Ah ! j’oubliais. Aux vacances de Pâques, Moreau est venu en France. Il a passé une demi-journée à X… ; il est venu me voir. Il paraissait très calme, très satisfait. Il n’a fait aucune allusion au passé. Nous avons causé une grande heure de l’Algérie, de la politique, de choses et d’autres. « Que me veut-il ? À quoi dois-je sa visite ? » me demandais-je tout le temps ? Puis, il a fini par me confier qu’une place de président de chambre serait bientôt vacante à Alger. Il venait me tâter pour savoir si je l’appuierais auprès de mes amis du ministère. Pourquoi pas ?… Nous avons dîné ensemble. J’ai écrit trois longues lettres sous ses yeux. Puis, la nuit tombée, il est reparti.


Même jour.

La domestique, Nanon, frappe à la porte de mon cabinet.

— Entrez.

— Monsieur, c’est une « lettre de mort », voilà.

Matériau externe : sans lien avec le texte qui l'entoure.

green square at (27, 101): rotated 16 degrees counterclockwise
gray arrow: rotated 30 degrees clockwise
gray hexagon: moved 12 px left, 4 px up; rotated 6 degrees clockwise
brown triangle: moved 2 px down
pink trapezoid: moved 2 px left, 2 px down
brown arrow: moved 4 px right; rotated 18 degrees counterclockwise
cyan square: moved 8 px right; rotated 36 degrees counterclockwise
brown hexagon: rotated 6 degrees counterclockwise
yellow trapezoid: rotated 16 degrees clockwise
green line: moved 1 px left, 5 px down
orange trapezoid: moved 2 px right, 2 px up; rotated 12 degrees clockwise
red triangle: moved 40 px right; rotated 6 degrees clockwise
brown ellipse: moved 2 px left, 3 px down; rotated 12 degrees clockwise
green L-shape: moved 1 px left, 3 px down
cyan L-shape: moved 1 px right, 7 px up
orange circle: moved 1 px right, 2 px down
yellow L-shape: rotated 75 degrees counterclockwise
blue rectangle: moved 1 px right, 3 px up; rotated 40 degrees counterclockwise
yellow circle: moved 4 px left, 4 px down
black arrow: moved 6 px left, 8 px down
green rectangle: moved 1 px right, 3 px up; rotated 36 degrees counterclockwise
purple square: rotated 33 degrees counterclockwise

Je la prends. Elle vient de Paris !… Je regarde l’adresse… Mais il me semble connaître cette écriture ! N’est-ce pas celle de M. de Vandeuilles ?… Je la décachette.

« M…,

« Madame Hélène Moreau, née Derval, a l’honneur de vous faire part de la perte douloureuse de sa fille, mademoiselle Lucienne, décédée à l’âge de deux ans et demi.

» De profundis. »


Octobre 1874.

Pas de réponse, en un grand mois, à ma longue lettre écrite après la mort de Lucienne. Connaissant son caractère, j’avais évité, dans cette lettre, tout ce qui aurait pu la froisser.

Elle doit être bien triste. Il lui serait pourtant si facile de m’envoyer quatre lignes.


25 avril 1875.

Trois autres lettres, en huit mois, restées sans réponse. Et moi, Hélène, qui ne parviens pas à t’oublier ! Je ne sais que m’imaginer.

Je lui écris encore.


3 mai.

Je pars.


Paris, 4 mai, 7 h. du matin.

Pas dormi de la nuit en chemin de fer. Descendu au même hôtel qu’il y a trois ans, près du Palais-Royal. Le garçon est allé me commander un bain. Puis, j’avale un consommé, je m’habille, et, malgré l’heure matinale, je me présente rue de Saint-Pétersbourg.